The other KLAT2 advance is using the Athlon processors' 3Dnow! instructions to bring parallel execution inside each processor, not just to the Linux cluster. 3Dnow! is very similar to Intel's Multimedia Extension (MMX) instructions and can greatly speed up certain calculations. Using 3Dnow! in the KLAT2 required some C compiler changes that led to an across-the-board 3X speedup. Now I wanted to apply those KLAT2 design features to my little supercomputer.

Fortunately, I wouldn't be starting from scratch. In my office, I had the bones of an old Internet business venture gone sour -- six rackmount computers. They used antiquated Cyrix-233 processors, but I mainly valued the systems for their cases, fast Ethernet cards, and 9.1 gigabyte, 10,000 RPM Seagate Cheetah SCSI hard drives. I'd be replacing the ATX motherboards and adding network cards in every case. I would need six new motherboards and a lot of memory.

The process is moving forward only as I can afford it, but so far I have six new dual Athlon XP motherboards, each with a pair of 1.4-GHz processors, a gigabyte of DDR RAM for each machine, and a total of 24 network adapter cards. These will all plug into a 24-port 10/100 network switch to create a flat network neighborhood. While my supercomputer won't be quite as fast as KLAT2, it will be a lot smaller and cheaper at right around 24 gigaflops, which is comparable to a top-of-the-line Cray T90 supercomputer from 1998. And while that Cray cost millions, my out-of-pocket supercomputer budget is $6,000.

Unlike KLAT2, the operating system for my little supercomputer won't be Linux.

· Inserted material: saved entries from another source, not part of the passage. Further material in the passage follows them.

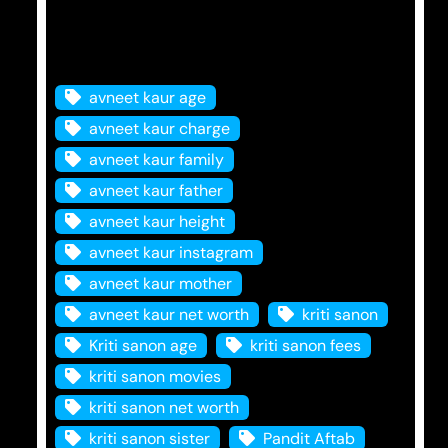
Tags
avneet kaur age
avneet kaur charge
avneet kaur family
avneet kaur father
avneet kaur height
avneet kaur instagram
avneet kaur mother
avneet kaur net worth
kriti sanon
Kriti sanon age
kriti sanon fees
kriti sanon movies
kriti sanon net worth
kriti sanon sister
Pandit Aftab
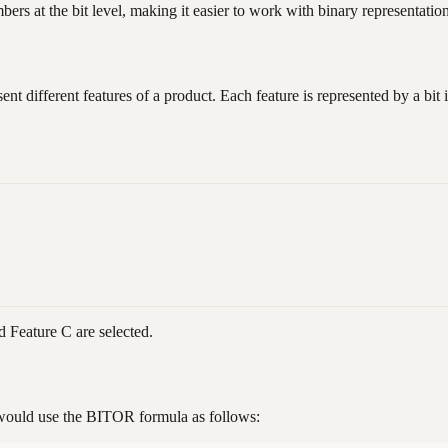
s at the bit level, making it easier to work with binary representation
ent different features of a product. Each feature is represented by a bi
 Feature C are selected.
 would use the BITOR formula as follows:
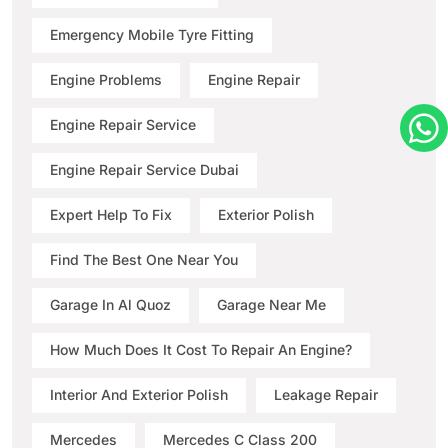
Emergency Mobile Tyre Fitting
Engine Problems
Engine Repair
Engine Repair Service
Engine Repair Service Dubai
Expert Help To Fix
Exterior Polish
Find The Best One Near You
Garage In Al Quoz
Garage Near Me
How Much Does It Cost To Repair An Engine?
Interior And Exterior Polish
Leakage Repair
Mercedes
Mercedes C Class 200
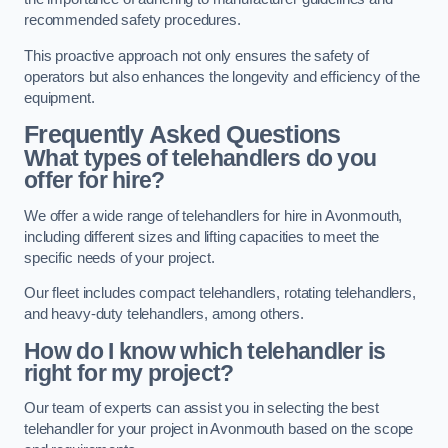
recommended safety procedures.
This proactive approach not only ensures the safety of
operators but also enhances the longevity and efficiency of the
equipment.
Frequently Asked Questions
What types of telehandlers do you
offer for hire?
We offer a wide range of telehandlers for hire in Avonmouth,
including different sizes and lifting capacities to meet the
specific needs of your project.
Our fleet includes compact telehandlers, rotating telehandlers,
and heavy-duty telehandlers, among others.
How do I know which telehandler is
right for my project?
Our team of experts can assist you in selecting the best
telehandler for your project in Avonmouth based on the scope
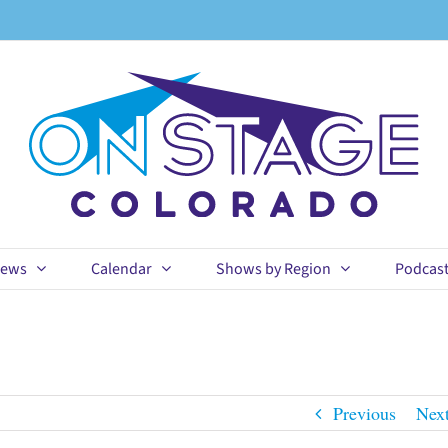
ews
Calendar
Shows by Region
Podcas
Previous
Nex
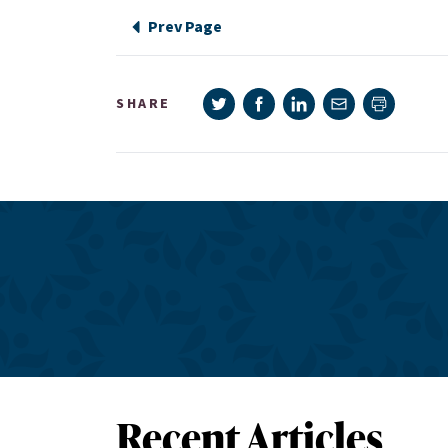
Prev Page
Share on Twitter
Share on Facebook
Share on LinkedIn
Share via e-mail
SHARE
Print pag
Recent Articles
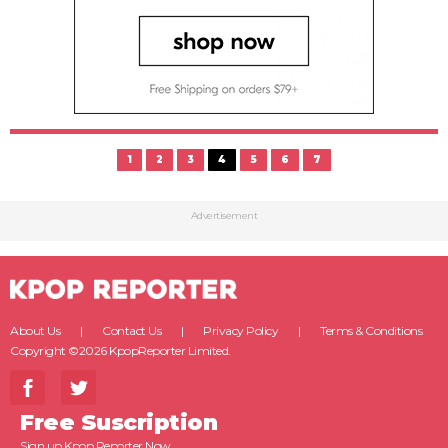
1
2
3
4
5
6
7
Advertisement
About Us
Contact Us
Privacy Policy
Terms & Conditions
Copyright ©2026 KpopReporter Limited.
Free Suscription
Sign up Kpop Reporter Now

It will be QNX, a real time OS that supports massive parallelism and has very low overhead. QNX is fast! QNX is also Posix compliant, so there is lots of software that almost works under it. And even though QNX is a commercial operating system, it is free for noncommercial purposes like mine.

Beyond using it to heat my office, I plan to keep the supercomputer busy with a video compression project I'm doing as well as further experiments in wireless communication. Having not learned any painful lessons from my long distance 802.11b experiments, I've decided to get even wackier in my attempts to improve Internet connectivity and will be looking into Ultra Wide Band networking. UWB is a form of wireless data communication that uses radio in a completely different way, sending short pulses of energy across the entire zero to 60 GHZ frequency band. Not long ago, only spies and Secret Service agents used this stuff, but now there are many companies, including Intel, that are developing UWB chipsets. UWB could replace communications of all types, ending forever our dependence on wires and making worthless the ownership of radio frequencies.

UWB is like magic or quantum mechanics, whichever you prefer. It is immune to interference just as it doesn't interfere with traditional radio signals, so the FCC is considering UWB as an unlicensed service across all frequency bands -- even cellphones and broadcast frequencies. How could they regulate communications they can't even detect? UWB uses one ten thousandth the energy of networks like 802.11b, yet offers the prospect of greater range and greater privacy along with data rates that are presently around 60 megabits-per-second and might eventually hit one gigabit-per-second. UWB is virtually undetectable by traditional radios, since its signals are considered noise -- noise spread across such a wide band as to be beneath the threshold of traditional receivers. UWB uses multipath interference as a form of error correction! What was formerly considered bad is now good. In fact, UWB only works at all because we know precisely where and when to listen. It is based on a complex and very rigidly-structured encoding scheme, and that's where my little supercomputer comes in.

I've decided to call her Wendy.